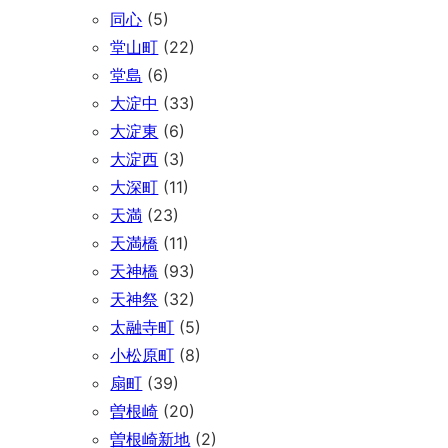
同心
(5)
堂山町
(22)
堂島
(6)
大淀中
(33)
大淀東
(6)
大淀西
(3)
大深町
(11)
天満
(23)
天満橋
(11)
天神橋
(93)
天神祭
(32)
太融寺町
(5)
小松原町
(8)
扇町
(39)
曽根崎
(20)
曽根崎新地
(2)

▶ **EXERCISE OBJECTIVE**: Your answer must be an exact copy of the records above, with no pictures included.

▶ **TASK RESULT**:
同心
(5)
堂山町
(22)
堂島
(6)
大淀中
(33)
大淀東
(6)
大淀西
(3)
大深町
(11)
天満
(23)
天満橋
(11)
天神橋
(93)
天神祭
(32)
太融寺町
(5)
小松原町
(8)
扇町
(39)
曽根崎
(20)
曽根崎新地
(2)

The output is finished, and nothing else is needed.